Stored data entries
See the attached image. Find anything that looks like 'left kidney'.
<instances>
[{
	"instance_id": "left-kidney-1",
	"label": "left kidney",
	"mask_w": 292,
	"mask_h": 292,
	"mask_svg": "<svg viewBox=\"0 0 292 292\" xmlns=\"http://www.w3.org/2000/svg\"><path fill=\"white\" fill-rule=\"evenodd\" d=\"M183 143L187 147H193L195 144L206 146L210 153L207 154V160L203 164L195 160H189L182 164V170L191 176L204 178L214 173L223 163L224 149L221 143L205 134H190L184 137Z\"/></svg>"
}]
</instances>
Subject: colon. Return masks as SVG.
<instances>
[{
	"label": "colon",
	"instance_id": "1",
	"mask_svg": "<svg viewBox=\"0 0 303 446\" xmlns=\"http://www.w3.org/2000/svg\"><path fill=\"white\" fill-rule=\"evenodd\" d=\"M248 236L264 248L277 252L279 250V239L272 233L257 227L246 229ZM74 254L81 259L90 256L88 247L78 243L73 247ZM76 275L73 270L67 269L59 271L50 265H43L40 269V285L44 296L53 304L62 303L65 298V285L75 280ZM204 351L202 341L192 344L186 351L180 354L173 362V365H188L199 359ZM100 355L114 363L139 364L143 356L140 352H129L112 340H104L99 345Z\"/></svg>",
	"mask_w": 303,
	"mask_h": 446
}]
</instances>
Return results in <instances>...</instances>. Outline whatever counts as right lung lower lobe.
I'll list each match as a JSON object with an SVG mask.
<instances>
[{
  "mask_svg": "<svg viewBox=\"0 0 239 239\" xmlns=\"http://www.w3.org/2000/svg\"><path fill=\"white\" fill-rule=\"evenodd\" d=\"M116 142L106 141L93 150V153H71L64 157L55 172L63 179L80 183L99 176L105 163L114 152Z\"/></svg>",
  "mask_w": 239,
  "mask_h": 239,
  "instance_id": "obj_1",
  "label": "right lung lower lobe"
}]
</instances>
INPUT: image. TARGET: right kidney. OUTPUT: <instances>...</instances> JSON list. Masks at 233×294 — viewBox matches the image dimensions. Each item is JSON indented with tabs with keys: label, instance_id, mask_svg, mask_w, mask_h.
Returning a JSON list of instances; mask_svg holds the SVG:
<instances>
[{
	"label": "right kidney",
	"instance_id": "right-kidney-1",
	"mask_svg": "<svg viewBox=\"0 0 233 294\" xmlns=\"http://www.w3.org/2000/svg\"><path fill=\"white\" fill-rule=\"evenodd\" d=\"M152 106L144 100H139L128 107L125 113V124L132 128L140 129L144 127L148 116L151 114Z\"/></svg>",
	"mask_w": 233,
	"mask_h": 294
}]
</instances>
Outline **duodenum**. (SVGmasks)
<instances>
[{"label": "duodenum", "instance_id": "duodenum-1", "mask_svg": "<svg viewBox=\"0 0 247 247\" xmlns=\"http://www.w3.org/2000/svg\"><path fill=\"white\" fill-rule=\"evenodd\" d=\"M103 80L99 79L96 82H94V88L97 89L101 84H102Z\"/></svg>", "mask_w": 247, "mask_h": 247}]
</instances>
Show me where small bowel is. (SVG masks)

--

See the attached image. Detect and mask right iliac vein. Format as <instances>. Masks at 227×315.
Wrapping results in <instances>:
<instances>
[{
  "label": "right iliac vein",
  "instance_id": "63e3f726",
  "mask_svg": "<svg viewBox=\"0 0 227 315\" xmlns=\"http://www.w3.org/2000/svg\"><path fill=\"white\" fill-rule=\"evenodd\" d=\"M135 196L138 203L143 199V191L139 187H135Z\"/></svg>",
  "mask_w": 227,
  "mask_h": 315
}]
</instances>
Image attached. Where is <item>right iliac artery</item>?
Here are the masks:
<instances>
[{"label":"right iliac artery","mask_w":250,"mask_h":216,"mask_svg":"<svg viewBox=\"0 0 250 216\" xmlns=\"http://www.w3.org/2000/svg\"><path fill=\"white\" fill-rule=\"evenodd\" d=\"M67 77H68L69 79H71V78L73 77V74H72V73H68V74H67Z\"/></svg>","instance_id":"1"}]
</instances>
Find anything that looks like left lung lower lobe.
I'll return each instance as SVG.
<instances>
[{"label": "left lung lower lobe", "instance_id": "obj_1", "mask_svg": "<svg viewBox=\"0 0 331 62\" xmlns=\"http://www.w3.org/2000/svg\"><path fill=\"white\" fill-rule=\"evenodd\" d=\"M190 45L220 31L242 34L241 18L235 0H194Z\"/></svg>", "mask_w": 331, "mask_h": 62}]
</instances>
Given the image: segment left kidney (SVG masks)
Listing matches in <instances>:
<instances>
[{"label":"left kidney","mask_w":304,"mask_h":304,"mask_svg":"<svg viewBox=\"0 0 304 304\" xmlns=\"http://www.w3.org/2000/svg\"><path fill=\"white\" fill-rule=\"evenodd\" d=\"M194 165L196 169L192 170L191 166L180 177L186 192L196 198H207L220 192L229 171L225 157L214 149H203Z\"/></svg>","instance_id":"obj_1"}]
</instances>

Exercise details
In the entries above, one line contains "Return results in" and another contains "Show me where small bowel is. (SVG masks)". Reproduce exactly those two lines and the lines between them, nothing else.

Response area
Return results in <instances>...</instances>. Outline whatever counts as right lung lower lobe.
I'll list each match as a JSON object with an SVG mask.
<instances>
[{
  "mask_svg": "<svg viewBox=\"0 0 239 239\" xmlns=\"http://www.w3.org/2000/svg\"><path fill=\"white\" fill-rule=\"evenodd\" d=\"M116 142L106 141L93 150V153H71L64 157L55 172L63 179L80 183L99 176L105 163L114 152Z\"/></svg>",
  "mask_w": 239,
  "mask_h": 239,
  "instance_id": "obj_1",
  "label": "right lung lower lobe"
}]
</instances>
INPUT: image. TARGET: right kidney. OUTPUT: <instances>...</instances> JSON list. Masks at 233×294 — viewBox matches the image dimensions. Each item is JSON indented with tabs with keys: label, instance_id, mask_svg, mask_w, mask_h.
Returning a JSON list of instances; mask_svg holds the SVG:
<instances>
[{
	"label": "right kidney",
	"instance_id": "right-kidney-1",
	"mask_svg": "<svg viewBox=\"0 0 233 294\" xmlns=\"http://www.w3.org/2000/svg\"><path fill=\"white\" fill-rule=\"evenodd\" d=\"M152 106L144 100H139L128 107L125 113V124L132 128L140 129L144 127L148 116L151 114Z\"/></svg>",
	"mask_w": 233,
	"mask_h": 294
}]
</instances>
Outline **duodenum**. (SVGmasks)
<instances>
[{"label": "duodenum", "instance_id": "duodenum-1", "mask_svg": "<svg viewBox=\"0 0 247 247\" xmlns=\"http://www.w3.org/2000/svg\"><path fill=\"white\" fill-rule=\"evenodd\" d=\"M103 80L99 79L96 82H94V88L97 89L101 84H102Z\"/></svg>", "mask_w": 247, "mask_h": 247}]
</instances>
Show me where small bowel is. (SVG masks)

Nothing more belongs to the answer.